#### WHAT YOU SHOULD DO
Nothing in the data should be left out or altered when it is retyped.

#### RECORDS PROVIDED
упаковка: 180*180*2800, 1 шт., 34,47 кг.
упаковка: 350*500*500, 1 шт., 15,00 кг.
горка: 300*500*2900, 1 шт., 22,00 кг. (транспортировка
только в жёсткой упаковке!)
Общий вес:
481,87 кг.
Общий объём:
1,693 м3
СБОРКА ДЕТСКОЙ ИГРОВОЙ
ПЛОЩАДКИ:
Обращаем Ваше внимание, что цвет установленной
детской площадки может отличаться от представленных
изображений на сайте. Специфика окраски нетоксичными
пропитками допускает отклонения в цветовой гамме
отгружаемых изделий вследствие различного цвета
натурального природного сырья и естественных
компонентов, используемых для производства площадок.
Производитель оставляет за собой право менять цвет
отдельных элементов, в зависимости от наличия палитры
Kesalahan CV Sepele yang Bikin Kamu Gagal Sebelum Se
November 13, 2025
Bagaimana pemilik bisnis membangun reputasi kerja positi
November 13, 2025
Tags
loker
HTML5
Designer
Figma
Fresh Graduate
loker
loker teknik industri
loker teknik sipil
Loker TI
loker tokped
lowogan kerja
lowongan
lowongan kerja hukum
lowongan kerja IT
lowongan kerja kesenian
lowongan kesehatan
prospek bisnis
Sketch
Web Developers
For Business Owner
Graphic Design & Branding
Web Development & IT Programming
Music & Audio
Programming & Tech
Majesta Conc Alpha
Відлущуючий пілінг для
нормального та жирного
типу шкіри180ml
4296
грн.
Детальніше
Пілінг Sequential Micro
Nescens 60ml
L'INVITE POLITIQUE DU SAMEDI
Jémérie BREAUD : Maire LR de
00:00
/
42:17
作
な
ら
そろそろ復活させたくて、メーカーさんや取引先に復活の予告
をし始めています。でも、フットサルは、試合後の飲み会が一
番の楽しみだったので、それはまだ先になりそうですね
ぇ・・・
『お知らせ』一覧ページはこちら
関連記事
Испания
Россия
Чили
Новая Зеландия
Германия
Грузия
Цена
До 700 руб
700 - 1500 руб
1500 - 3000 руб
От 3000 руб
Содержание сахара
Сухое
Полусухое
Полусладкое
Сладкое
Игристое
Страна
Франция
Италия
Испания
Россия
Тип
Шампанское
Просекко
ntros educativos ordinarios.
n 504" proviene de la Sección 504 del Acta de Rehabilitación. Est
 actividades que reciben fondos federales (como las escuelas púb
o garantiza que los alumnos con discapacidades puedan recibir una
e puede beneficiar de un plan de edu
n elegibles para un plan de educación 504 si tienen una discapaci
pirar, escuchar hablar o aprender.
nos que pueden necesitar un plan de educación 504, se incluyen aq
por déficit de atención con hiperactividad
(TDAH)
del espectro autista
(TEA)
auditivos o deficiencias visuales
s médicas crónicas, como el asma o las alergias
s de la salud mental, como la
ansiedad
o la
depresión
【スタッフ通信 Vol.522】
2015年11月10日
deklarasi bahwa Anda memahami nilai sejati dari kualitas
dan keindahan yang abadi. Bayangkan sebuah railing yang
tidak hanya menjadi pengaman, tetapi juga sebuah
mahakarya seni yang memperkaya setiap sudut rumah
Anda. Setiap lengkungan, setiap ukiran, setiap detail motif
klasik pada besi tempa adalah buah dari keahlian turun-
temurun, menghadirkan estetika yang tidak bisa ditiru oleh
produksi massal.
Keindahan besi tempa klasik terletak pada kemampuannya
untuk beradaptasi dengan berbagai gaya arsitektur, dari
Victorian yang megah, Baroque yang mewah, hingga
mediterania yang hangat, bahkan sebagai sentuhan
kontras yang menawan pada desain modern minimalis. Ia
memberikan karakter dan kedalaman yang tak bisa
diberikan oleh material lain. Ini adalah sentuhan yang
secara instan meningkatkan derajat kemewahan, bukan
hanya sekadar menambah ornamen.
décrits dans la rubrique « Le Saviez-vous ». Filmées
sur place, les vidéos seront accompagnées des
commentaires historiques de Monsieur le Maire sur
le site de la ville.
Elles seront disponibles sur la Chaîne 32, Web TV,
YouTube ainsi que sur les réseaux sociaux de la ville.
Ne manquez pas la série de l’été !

#### ANSWER TO THIS PROBLEM
упаковка: 180*180*2800, 1 шт., 34,47 кг.
упаковка: 350*500*500, 1 шт., 15,00 кг.
горка: 300*500*2900, 1 шт., 22,00 кг. (транспортировка
только в жёсткой упаковке!)
Общий вес:
481,87 кг.
Общий объём:
1,693 м3
СБОРКА ДЕТСКОЙ ИГРОВОЙ
ПЛОЩАДКИ:
Обращаем Ваше внимание, что цвет установленной
детской площадки может отличаться от представленных
изображений на сайте. Специфика окраски нетоксичными
пропитками допускает отклонения в цветовой гамме
отгружаемых изделий вследствие различного цвета
натурального природного сырья и естественных
компонентов, используемых для производства площадок.
Производитель оставляет за собой право менять цвет
отдельных элементов, в зависимости от наличия палитры
Kesalahan CV Sepele yang Bikin Kamu Gagal Sebelum Se
November 13, 2025
Bagaimana pemilik bisnis membangun reputasi kerja positi
November 13, 2025
Tags
loker
HTML5
Designer
Figma
Fresh Graduate
loker
loker teknik industri
loker teknik sipil
Loker TI
loker tokped
lowogan kerja
lowongan
lowongan kerja hukum
lowongan kerja IT
lowongan kerja kesenian
lowongan kesehatan
prospek bisnis
Sketch
Web Developers
For Business Owner
Graphic Design & Branding
Web Development & IT Programming
Music & Audio
Programming & Tech
Majesta Conc Alpha
Відлущуючий пілінг для
нормального та жирного
типу шкіри180ml
4296
грн.
Детальніше
Пілінг Sequential Micro
Nescens 60ml
L'INVITE POLITIQUE DU SAMEDI
Jémérie BREAUD : Maire LR de
00:00
/
42:17
作
な
ら
そろそろ復活させたくて、メーカーさんや取引先に復活の予告
をし始めています。でも、フットサルは、試合後の飲み会が一
番の楽しみだったので、それはまだ先になりそうですね
ぇ・・・
『お知らせ』一覧ページはこちら
関連記事
Испания
Россия
Чили
Новая Зеландия
Германия
Грузия
Цена
До 700 руб
700 - 1500 руб
1500 - 3000 руб
От 3000 руб
Содержание сахара
Сухое
Полусухое
Полусладкое
Сладкое
Игристое
Страна
Франция
Италия
Испания
Россия
Тип
Шампанское
Просекко
ntros educativos ordinarios.
n 504" proviene de la Sección 504 del Acta de Rehabilitación. Est
 actividades que reciben fondos federales (como las escuelas púb
o garantiza que los alumnos con discapacidades puedan recibir una
e puede beneficiar de un plan de edu
n elegibles para un plan de educación 504 si tienen una discapaci
pirar, escuchar hablar o aprender.
nos que pueden necesitar un plan de educación 504, se incluyen aq
por déficit de atención con hiperactividad
(TDAH)
del espectro autista
(TEA)
auditivos o deficiencias visuales
s médicas crónicas, como el asma o las alergias
s de la salud mental, como la
ansiedad
o la
depresión
【スタッフ通信 Vol.522】
2015年11月10日
deklarasi bahwa Anda memahami nilai sejati dari kualitas
dan keindahan yang abadi. Bayangkan sebuah railing yang
tidak hanya menjadi pengaman, tetapi juga sebuah
mahakarya seni yang memperkaya setiap sudut rumah
Anda. Setiap lengkungan, setiap ukiran, setiap detail motif
klasik pada besi tempa adalah buah dari keahlian turun-
temurun, menghadirkan estetika yang tidak bisa ditiru oleh
produksi massal.
Keindahan besi tempa klasik terletak pada kemampuannya
untuk beradaptasi dengan berbagai gaya arsitektur, dari
Victorian yang megah, Baroque yang mewah, hingga
mediterania yang hangat, bahkan sebagai sentuhan
kontras yang menawan pada desain modern minimalis. Ia
memberikan karakter dan kedalaman yang tak bisa
diberikan oleh material lain. Ini adalah sentuhan yang
secara instan meningkatkan derajat kemewahan, bukan
hanya sekadar menambah ornamen.
décrits dans la rubrique « Le Saviez-vous ». Filmées
sur place, les vidéos seront accompagnées des
commentaires historiques de Monsieur le Maire sur
le site de la ville.
Elles seront disponibles sur la Chaîne 32, Web TV,
YouTube ainsi que sur les réseaux sociaux de la ville.
Ne manquez pas la série de l’été !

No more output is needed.